The owner of the world’s largest privately held Wagyu herd is planning more investments in the Japanese cattle variant, including a $100 million purchase of two new Northern Territory stations. After his first tasting of Wagyu steak, Peter Hughes felt introducing Wagyu genetics into his livestock was the way to go. “I thought to myself, ‘How can this collapse?'” he asked after tasting some of the beef. “Even if we can just handle half as many [cattle], we’ll be a handful of rungs up the ladder.” Mr Hughes and his family are one of Australia’s largest private landowners, with a purebred Wagyu herd estimated to number between 60,000 and 80,000 head.

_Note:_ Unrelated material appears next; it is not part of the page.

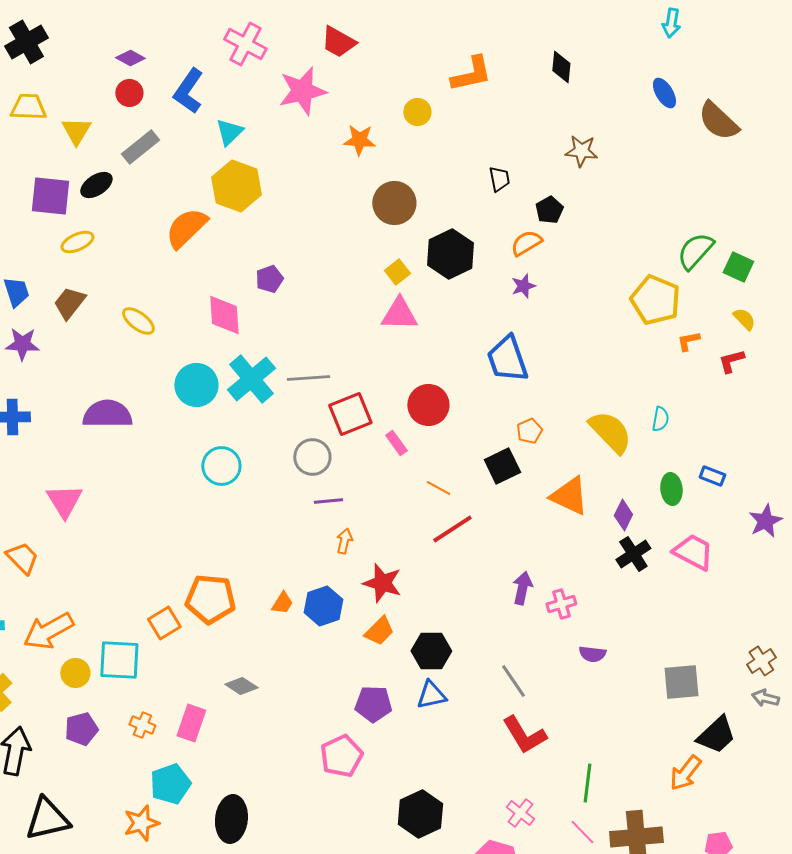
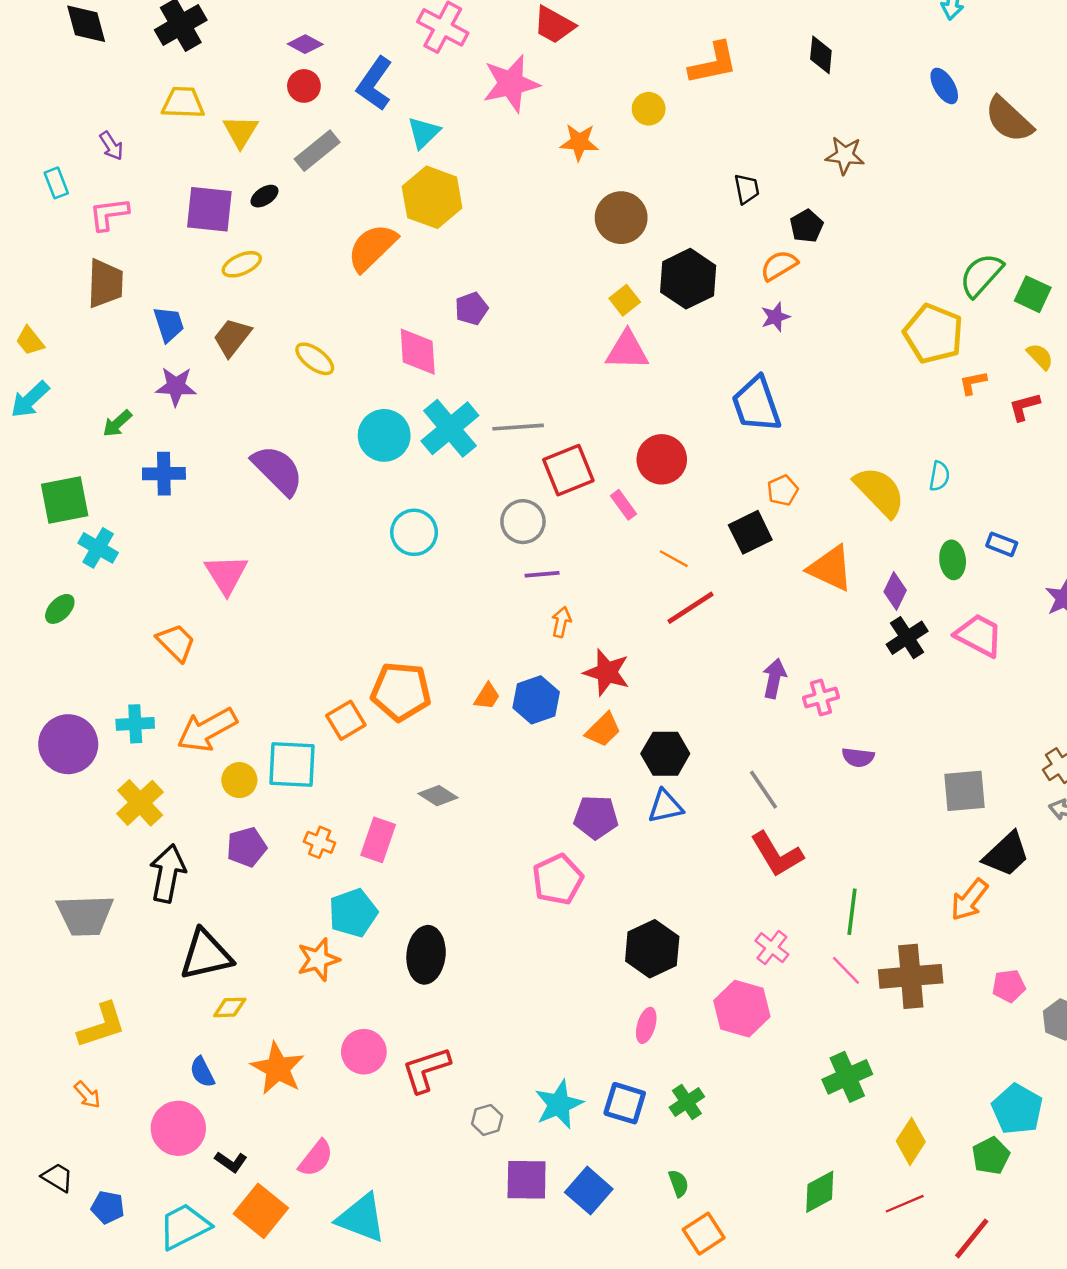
black ellipse: (96, 185) -> (264, 196), size x0.7
purple semicircle: (107, 414) -> (278, 470), turned 45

Mr Hughes stated that the Hughes family was dedicated to breeding. Mr Hughes revealed in April that he had purchased two stations, Riveren and Inverway, from Hancock Agriculture in the Victoria River district of the Northern Territory, 595 kilometres south-west of Darwin. “We’re still in the planning stages,” he said, “but I’m confident in the cattle performing well in the land we purchased.” Last year, the Hughes family made the largest single property sale in Australian history when they bought Miranda Downs in Queensland’s gulf country. Mr Hughes said the new acreage will be supplied with poll Wagyu cattle and the offspring would be returned to Queensland.

Mr Hughes was introduced to the breed in the early 1990s by a fellow Central Queensland breeder and Hall of Fame inductee, according to Mr Hughes, who was recently inducted into the Australian Wagyu Association’s Hall of Fame. “My dear friend Wally Rea took them extremely seriously, and he was the one who initially introduced me to them,” he said. When a Wagyu cow sold for $400,000.00 in Victoria this week, it set a new record for the highest-priced Australian beef animal. Mr Hughes stated that his family’s goal was to develop polled Wagyu cattle, which were bred with DNA that would result in a hornless beast. Dehorning cattle is standard practice in the Australian beef industry and has become a contentious issue, with proponents of animal welfare arguing the procedure should be subject to tighter regulations.